In this document, in order to take account of recent technological developments both in the field of manufacturing and for the design of products, the conventional terms such as "tablecloths", "rods", etc., are advantageously replaced by terms that are neutral or independent of the type of process used. Thus, the term "carcass-type reinforcement" or "sidewall reinforcement" is used to designate the reinforcing threads of a carcass ply in the conventional method, and the corresponding threads, generally applied at the flanks, of a pneumatic produced according to a process without semi-finished. The term "anchoring zone" for its part, can refer to both the "traditional" carcass ply rollover around a rod of a conventional method, that the assembly formed by the circumferential filaments, the rubber composition and adjacent portions of sidewall reinforcement of a low zone made with a method with application to a toroidal core.

In the present description, the term "wire" generally refers to both monofilaments and multifilaments or assemblies such as cables, twisted or any type of equivalent assembly, and this, whatever the material and the treatment of these threads. It may be for example surface treatments, coating or pre-sizing to promote adhesion to the rubber. The term "unitary wire" refers to a single-component wire, without assembly. The term "multifilament" means on the contrary an assembly of at least two unitary elements to form a cable, a twist, etc. By characteristics of the wire, one understands for example its dimensions, its composition, its characteristics and mechanical properties (in particular the module), its characteristics and chemical properties, etc.

In the present description, the term "contact" between a wire and a layer of bonding rubber means that at least a portion of the outer circumference of the wire is in intimate contact with the constituent rubber composition of the gum binding.

It is known that, in a traditional manner, the carcass ply or plies are turned around a bead wire. The rod then performs a function of anchoring the carcass. Thus, in particular, it supports the tension developing in the carcass son for example under the effect of the inflation pressure. The arrangement described herein provides a similar anchoring function. It is also known to use the traditional type of rod to ensure a function of tightening the bead on a rim. The arrangement described in this document also provides a similar role of clamping.

• _* • • * •

"Flanks" refers to the tire portions most often low flexural stiffness located between the top and the beads. So-called "sidewall mixtures" rubber mixtures located axially externally relative to the son of the carcass reinforcement structure and their gum binding. These mixtures usually have a low modulus of elasticity.

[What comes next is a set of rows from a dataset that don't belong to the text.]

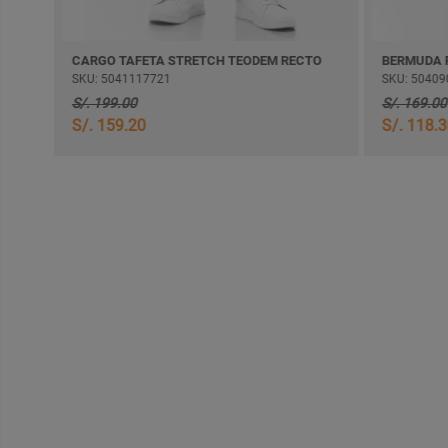
CARGO TAFETA STRETCH TEODEM RECTO
BERMUDA POPELI
SKU: 5041117721
SKU: 5040906818
S/. 199.00
S/. 169.00
S/. 159.20
S/. 118.30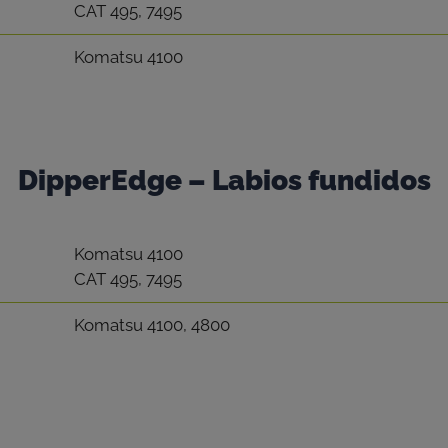
CAT 495, 7495
Komatsu 4100
DipperEdge – Labios fundidos
Komatsu 4100
CAT 495, 7495
Komatsu 4100, 4800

The portion of the tire adjacent radially internally to the sidewall is called "bead".

The term "MA10 extension module" of a rubber composition, an apparent secant extension module obtained at a deformation of uniaxial extension of the order of 10% measured at 23 ⁰ C according to the standard ASTM D 412. As a reminder, "radially upwards", or "radially upper" or "radially outward" means towards the largest radii.

A carcass-type reinforcement or reinforcement structure will be said to be radial when its wires are arranged at 90 °, but also, according to the terminology in use, at an angle close to 90 °.

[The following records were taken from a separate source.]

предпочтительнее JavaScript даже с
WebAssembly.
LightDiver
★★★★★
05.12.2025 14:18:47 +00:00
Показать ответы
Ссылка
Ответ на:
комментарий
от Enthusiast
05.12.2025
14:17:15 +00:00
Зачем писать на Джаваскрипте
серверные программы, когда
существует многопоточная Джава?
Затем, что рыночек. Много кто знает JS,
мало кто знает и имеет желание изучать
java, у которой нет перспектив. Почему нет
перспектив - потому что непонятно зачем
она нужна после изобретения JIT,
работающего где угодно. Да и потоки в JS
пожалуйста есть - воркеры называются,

Figures 1 and 2 illustrate the lower zone, in particular the bead 1 of a tire according to the invention. The bead 1 has an axially outer portion 2 provided and shaped so as to be placed against the edge of a rim. The upper or radially outer portion of the portion 2 forms a portion 5 adapted to the rim hook. This portion is often curved axially outwards, as shown in Figure 1. The portion 2 ends radially and axially inwardly by a bead seat 4, adapted to be disposed against a rim seat. The bead also comprises an axially inner portion 3, extending substantially radially from the seat 4 towards the sidewall 6.

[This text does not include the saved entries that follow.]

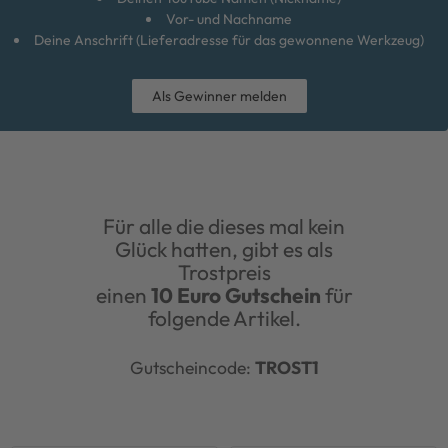
Vor- und Nachname
Deine Anschrift (Lieferadresse für das gewonnene Werkzeug)
Als Gewinner melden
Für alle die dieses mal kein
Glück hatten, gibt es als
Trostpreis
einen
10 Euro Gutschein
für
folgende Artikel.
Gutscheincode:
TROST1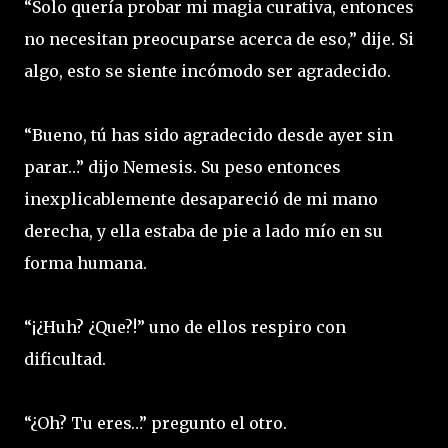
“Solo quería probar mi magia curativa, entonces
no necesitan preocuparse acerca de eso,” dije. Si
algo, esto se siente incómodo ser agradecido.
“Bueno, tú has sido agradecido desde ayer sin
parar…” dijo Nemesis. Su peso entonces
inexplicablemente desapareció de mi mano
derecha, y ella estaba de pie a lado mío en su
forma humana.
“¡¿Huh? ¿Que?!” uno de ellos respiro con
dificultad.
“¿Oh? Tu eres…” pregunto el otro.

The tire also comprises a reinforcing structure 10 or reinforcing carcass type provided with reinforcements advantageously configured in a substantially radial arrangement. This structure can be arranged continuously from one bead to the other, through the sides and the top of the tire, or it can comprise two or more parts, arranged for example along the sidewalls, without covering the entire summit.

In order to position the reinforcing son as accurately as possible, it is very advantageous to make the tire rigid support, for example a central core imposing the shape of its inner cavity. On this core, in the order required by the final architecture, are applied all the constituents of the tire, which are placed directly in their final place, without the profile of the tire having to be modified during manufacture. The anchoring function is in particular achieved by means of an arrangement of circumferential threads, as illustrated for example in FIG. 2. Circumferential threads 21, preferably arranged in the form of stacks 22, form an arrangement of threads. anchorage, provided in each of the beads. These son are preferably metal, and possibly brass. Various variants advantageously provide yarns of textile nature, such as aramid, nylon, PET, PEN, or hybrid, or other, such as for example fiberglass. In each stack, the son are advantageously substantially concentric and superimposed.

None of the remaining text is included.